Warum erzähle ich Ihnen das? Weil es wesentlich mit dem heutigen Evangelium nach Markus zu tun hat. Dort geht es um zwei entscheidende Haltungen, die den Jüngern Jesu in der Nachfolge vorgestellt werden: Demut und Gastfreundschaft.
Jesus möchte seinen Jüngern unterwegs etwas mitgeben, nicht einfach nur eine Info mitteilen, was in den nächsten Wochen geschehen wird, sondern er möchte sie unterweisen, er möchte sie seine Sicht der Dinge lehren. Sie verstehen es leider nicht, trauen sich aber auch nicht, ihn zu fragen.
Und das genau ist das Problem: sie sind nicht bereit zu fragen oder zu bitten. Sie meinen, sie könnten alles allein. Sie denken, sie sind die Größten. Sie sind mächtig. Sie sind wichtig. Und genau das ist nicht der Weg Jesu! Sondern den Jüngern ist ein Schatz „in zerbrechlichen Gefäßen“ (2Kor 4) anvertraut. Jüngerinnen und Jünger Jesu wagen zu fragen und zu bitten, Gott und den Nächsten, denn sie sind sich ihrer Verletzlichkeit bewusst.
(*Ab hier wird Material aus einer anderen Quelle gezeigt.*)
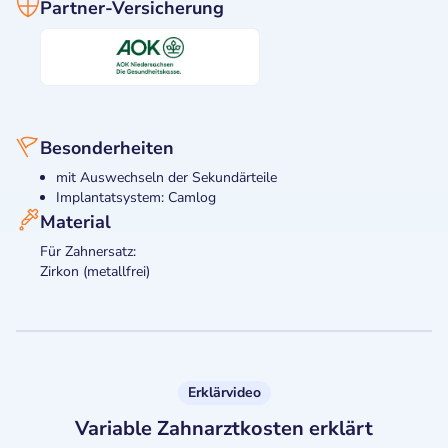
Partner-Versicherung
Besonderheiten
mit Auswechseln der Sekundärteile
Implantatsystem: Camlog
Material
Für Zahnersatz:
Zirkon (metallfrei)
Erklärvideo
Variable Zahnarztkosten erklärt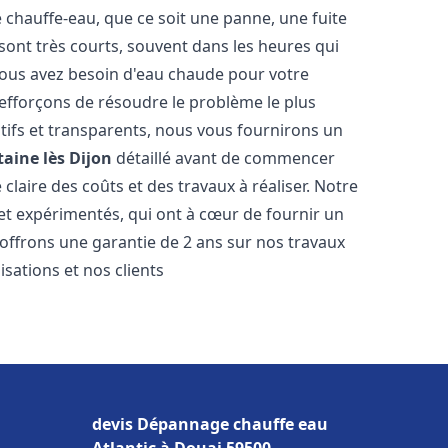
hauffe-eau, que ce soit une panne, une fuite
sont très courts, souvent dans les heures qui
ous avez besoin d'eau chaude pour votre
efforçons de résoudre le problème le plus
tifs et transparents, nous vous fournirons un
aine lès Dijon
détaillé avant de commencer
 claire des coûts et des travaux à réaliser. Notre
et expérimentés, qui ont à cœur de fournir un
s offrons une garantie de 2 ans sur nos travaux
sations et nos clients
devis Dépannage chauffe eau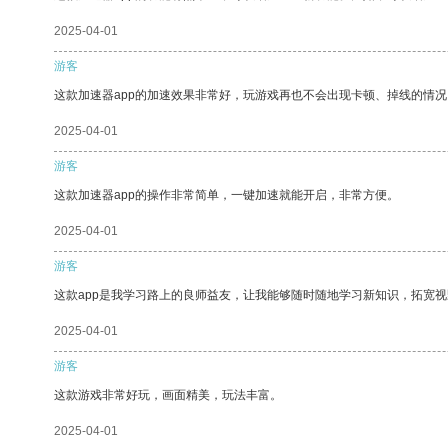
2025-04-01
游客
这款加速器app的加速效果非常好，玩游戏再也不会出现卡顿、掉线的情况
2025-04-01
游客
这款加速器app的操作非常简单，一键加速就能开启，非常方便。
2025-04-01
游客
这款app是我学习路上的良师益友，让我能够随时随地学习新知识，拓宽视
2025-04-01
游客
这款游戏非常好玩，画面精美，玩法丰富。
2025-04-01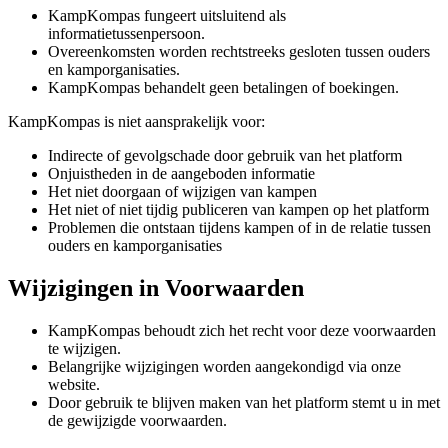
KampKompas fungeert uitsluitend als
informatietussenpersoon.
Overeenkomsten worden rechtstreeks gesloten tussen ouders
en kamporganisaties.
KampKompas behandelt geen betalingen of boekingen.
KampKompas is niet aansprakelijk voor:
Indirecte of gevolgschade door gebruik van het platform
Onjuistheden in de aangeboden informatie
Het niet doorgaan of wijzigen van kampen
Het niet of niet tijdig publiceren van kampen op het platform
Problemen die ontstaan tijdens kampen of in de relatie tussen
ouders en kamporganisaties
Wijzigingen in Voorwaarden
KampKompas behoudt zich het recht voor deze voorwaarden
te wijzigen.
Belangrijke wijzigingen worden aangekondigd via onze
website.
Door gebruik te blijven maken van het platform stemt u in met
de gewijzigde voorwaarden.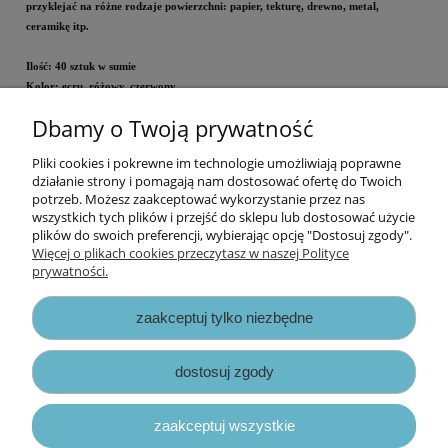
przyklejać na różne rodzaje powierzchni: papier, tekturę, drewno, metal,
ceramikę itp.
Ilość: 40 sztuk w sumie
Kolor: ecru, różowy, czerwony
Dbamy o Twoją prywatność
Cena za blister.
Pliki cookies i pokrewne im technologie umożliwiają poprawne
Informacje
działanie strony i pomagają nam dostosować ofertę do Twoich
potrzeb. Możesz zaakceptować wykorzystanie przez nas
wszystkich tych plików i przejść do sklepu lub dostosować użycie
Opłaty i koszty dostawy
plików do swoich preferencji, wybierając opcję "Dostosuj zgody".
Więcej o plikach cookies przeczytasz w naszej Polityce
prywatności.
Zniżki
zaakceptuj tylko niezbędne
Zapisy prawne
dostosuj zgody
zaakceptuj wszystkie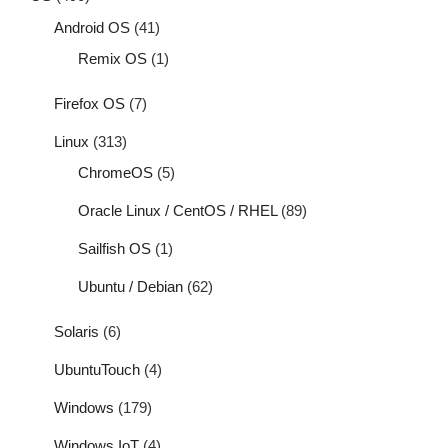
Android OS
(41)
Remix OS
(1)
Firefox OS
(7)
Linux
(313)
ChromeOS
(5)
Oracle Linux / CentOS / RHEL
(89)
Sailfish OS
(1)
Ubuntu / Debian
(62)
Solaris
(6)
UbuntuTouch
(4)
Windows
(179)
Windows IoT
(4)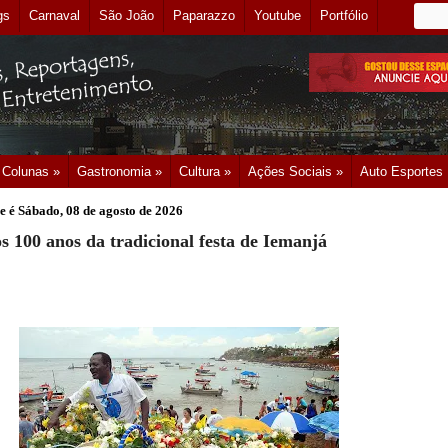
gs
Carnaval
São João
Paparazzo
Youtube
Portfólio
Colunas »
Gastronomia »
Cultura »
Ações Sociais »
Auto Esportes
e é
Sábado, 08 de agosto de 2026
s 100 anos da tradicional festa de Iemanjá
Nicht die Größe ist entscheidend, sondern die Demut, d.h. der Mut zu dienen und seine eigene Bedürftigkeit nicht zu verbergen: so wie ein Kind. Klein sein dürfen, d.h. nicht sich klein machen oder sich minderwertig fühlen, sondern die eigene Verletzlichkeit annehmen und nicht auf Macht und Stärke und Größe zu setzen, sondern auf Liebe und Wahrhaftigkeit.
Und die andere Haltung, die für Jesus entscheidend ist: die Gastfreundschaft! “Wer ein solches Kind um meinetwillen aufnimmt, der nimmt mich auf.“ (Mk 9,37) Gastfreundschaft um Jesu willen: weil deine Freunde, Jesus, auch meine Freunde sind!
Gastfreundschaft ist mühsam: sich bereithalten, etwas vorbereiten und einkaufen, Zeit und Raum öffnen, auf anderes verzichten. Aber sie ist in besonderer Weise bereichernd, weil sie Begegnung ermöglicht, die nicht von Gewinn und Nützlichkeit bestimmt ist, und weil sie einen Vorgeschmack gibt auf das himmlische Fest, bei dem wir alle Gäste des Ewigen sein werden.
Demut und Gastfreundschaft, das sind zwei Haltungen für Jüngerinnen und Jünger Jesu, die auch oder vielleicht gerade in einer säkularisierten Gesellschaft angebracht sind, in der die Polarisierungen zunehmen: Ob mit Zimtschnecken oder ohne!